Anyway, back to the 15 year old. I had sent him a little message including a hi to your mom and I got a message back that ended with mom says hi. I just sent him another message today, the second one only actually, and he still ending his messages with please keep in contact. I don't like that I can't just be me and I have to be so careful. I will admit I want to end my emails with something slightly sappy but I am not going to do that.
I have thought about calling his mom but I don't have her number and quite frankly I do think it would be an awkward conversation for us to have, as someone previously mentioned. I might just ask the boy (I don't want to use his name) for his mom's email address and contact her that way or at least ask him in an email if his mom knows we are communicating? She must if he told me that she said hi.
Anyway, I am going to send this off. Any additional thoughts are appreciated
hi alpine, I think that's a good idea to get his moms email address.
I'm glad you're still in contact, and it's good that other people you've talked to at work understand and have been in a similar situation. Continue to follow your heart, you're doing the right thing.....you're working in this field for a reason!

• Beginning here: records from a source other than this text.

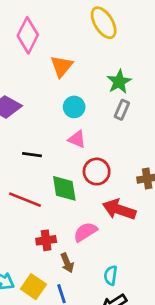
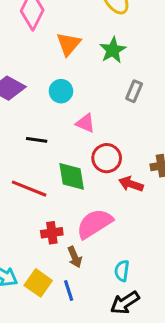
green star: (119, 82) -> (113, 50), moved
cyan circle: (74, 107) -> (61, 91), moved
red arrow: (119, 209) -> (131, 184), moved, size x0.7
pink semicircle: (85, 232) -> (94, 224), size x1.4

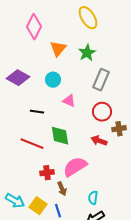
gray rectangle: (134, 91) -> (101, 80), size x1.5
red circle: (107, 158) -> (102, 112), moved

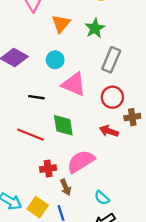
pink triangle: (69, 101) -> (74, 84), size x1.6
cyan semicircle: (93, 198) -> (102, 198), turned -56

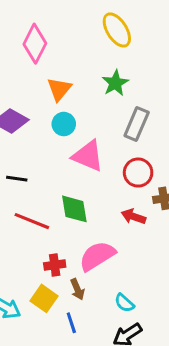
orange triangle: (61, 24) -> (59, 89), moved
black line: (36, 97) -> (17, 179), moved
yellow square: (38, 207) -> (44, 298), moved

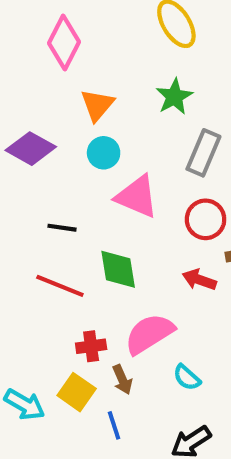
black line: (17, 179) -> (62, 228), moved
cyan semicircle: (124, 303) -> (187, 377), moved

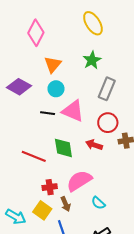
black line: (62, 228) -> (48, 113), moved
red arrow: (199, 280) -> (94, 145), moved

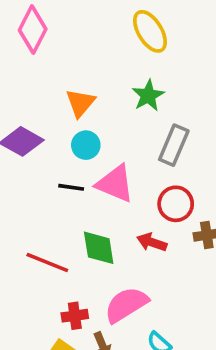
pink diamond: (36, 33) -> (33, 30), moved

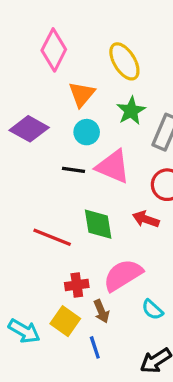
pink diamond: (33, 30) -> (54, 50), moved
yellow ellipse: (150, 31) -> (124, 61), moved
green star: (148, 96) -> (131, 111), moved

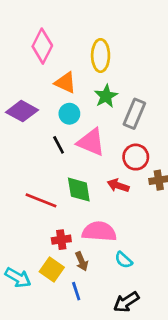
yellow ellipse: (124, 61) -> (101, 56), turned 32
orange triangle: (82, 94) -> (65, 83), turned -45
black line: (73, 170) -> (59, 145), turned 54
pink semicircle: (123, 275) -> (99, 232), turned 36

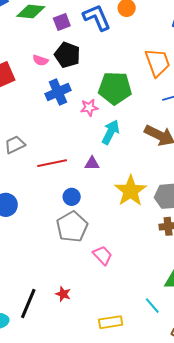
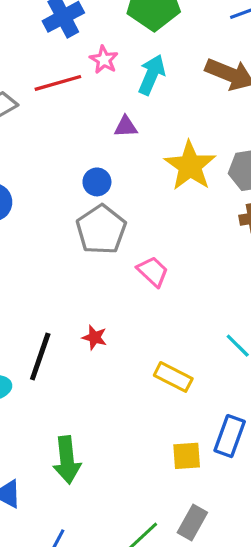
pink star: (89, 108) -> (104, 60), moved, turned -30
red line: (52, 163) -> (58, 83), moved
yellow rectangle: (111, 322) -> (173, 377), turned 40

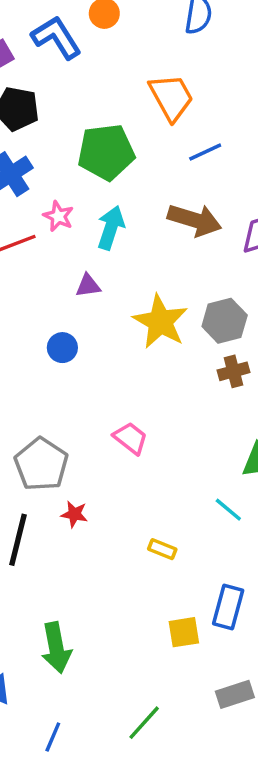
gray pentagon: (101, 230) -> (41, 464), moved
yellow rectangle: (173, 377) -> (162, 549), size x0.7
gray rectangle: (192, 523) -> (235, 694), moved, turned 48

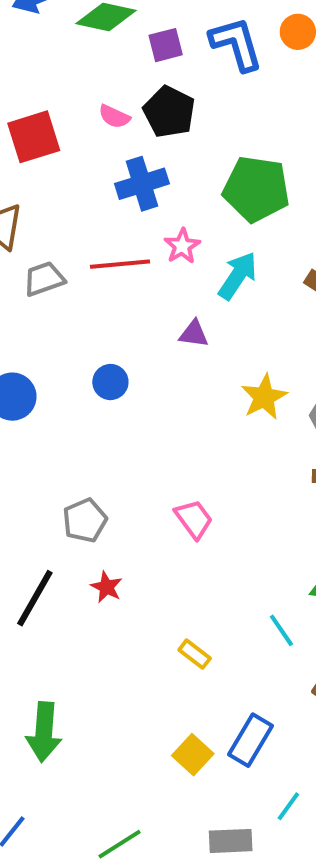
yellow star: (160, 322) -> (264, 397), size x0.7
blue circle: (62, 348) -> (110, 382), moved
gray pentagon: (41, 464) -> (85, 520), size x0.7
yellow square: (184, 632) -> (193, 755), turned 36

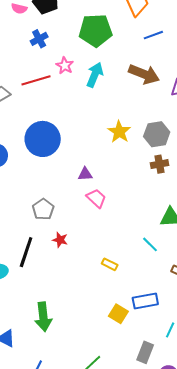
blue cross: (142, 184) -> (39, 39), size x0.7
purple triangle: (194, 334) -> (85, 174), moved
blue circle: (110, 382) -> (43, 139), size x2.0
blue rectangle: (251, 740) -> (145, 301), turned 60
gray rectangle: (231, 841) -> (145, 352), turned -55

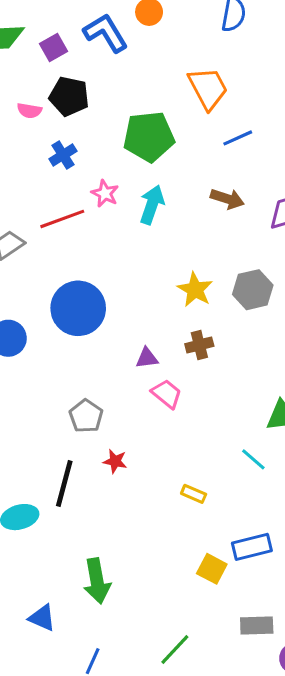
brown arrow: (144, 74) -> (227, 199), size x0.7
brown cross: (159, 164) -> (199, 345), moved
gray rectangle: (145, 352) -> (257, 625), turned 70

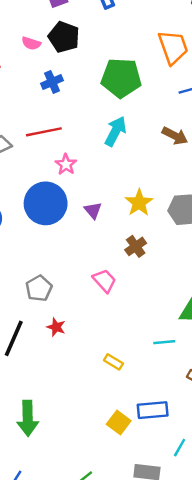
pink star: (105, 193) -> (66, 164), moved
brown cross: (199, 345) -> (136, 246), turned -30
purple triangle: (147, 358) -> (93, 210), moved, turned 48
cyan line: (253, 459) -> (164, 342), turned -55

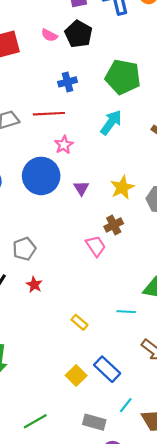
blue cross: (52, 82) -> (67, 82), moved
pink trapezoid: (104, 281) -> (96, 246), moved
blue rectangle: (153, 410) -> (107, 369), turned 40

The Following User Says Thank You to rosequartz For This Useful Post: alpinemeadow (11-16-2010)
thanks so much for the responses. Actually, I can't help but follow my heart regardless of all the "warnings" of previous posters (whose advice I also took into consideration and was thankful for). My plan is because this boy means alot to me, and I mean alot to him (my coworkers have told me that he has voiced to them how much he likes me) is to just gently proceed with the emails, email his mom, and see what might develop, without being pushy and just letting them call all of the shots. He means too much to me to not do at least this much.